The report lands in your inbox in 30 to 60 minutes. No account needed. No credit card. Scan data is deleted after 24 hours.

Try a free scan

What You Will Probably Find

After running thousands of home network scans, a pattern emerged. The same five things show up over and over.

Router admin panel on the public internet. ISP routers love exposing their web interface to the world. If the admin password is still “admin” or “password” or printed on a sticker on the bottom of the device, anyone on the internet can log in, change your DNS, and redirect your traffic through their server. Log into your router and turn off remote management. Today.

SSH with password authentication. If you run a home server, NAS, or Raspberry Pi, there is a good chance SSH is open on port 22 with password auth enabled. This is being brute-forced right now. Not hypothetically. Right now. Switch to key-based authentication and disable passwords. Consider fail2ban or just moving SSH to a non-standard port.

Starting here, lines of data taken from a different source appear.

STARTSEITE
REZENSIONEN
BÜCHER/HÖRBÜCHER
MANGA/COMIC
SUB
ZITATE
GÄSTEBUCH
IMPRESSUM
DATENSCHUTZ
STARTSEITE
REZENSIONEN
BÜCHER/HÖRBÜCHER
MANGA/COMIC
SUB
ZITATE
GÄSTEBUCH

UPnP automatically opening ports. Universal Plug and Play lets devices on your network ask the router to open ports without your permission. Game consoles, smart TVs, and IoT devices use it for convenience. Malware uses it to expose internal services to the internet. Disable UPnP in your router settings and manually forward only what you actually need.

Outdated firmware with known CVEs. That router your ISP gave you three years ago probably has not received a firmware update since. It has known vulnerabilities with public exploit code. Check the manufacturer’s site. If there is no update available, consider replacing the device.

Open DNS resolver. Some routers run a DNS resolver that accepts queries from the entire internet. This is not just a misconfiguration for you. Attackers use open resolvers for DNS amplification attacks, meaning your router becomes a weapon against someone else. Restrict DNS to your local network or disable the resolver entirely.

How Often Should You Do This?

Your network is not static. Firmware updates change configurations. New devices get connected. Port forwarding rules accumulate. Something that was secure three months ago might not be today.

For a home user, once a month is reasonable. Sentinel’s free tier allows one scan per IP per week.

For businesses managing their own infrastructure, the standard is daily or weekly automated scans. That is what Sentinel’s business tier is built for: scheduled recurring scans with a dashboard that shows what changed between each scan.

The Point

Your home network is being scanned whether you scan it yourself or not. The difference is whether you know what the bots are finding before one of them exploits it. Pick a method. Nmap, Shodan, Sentinel, or all three. The important thing is that you look.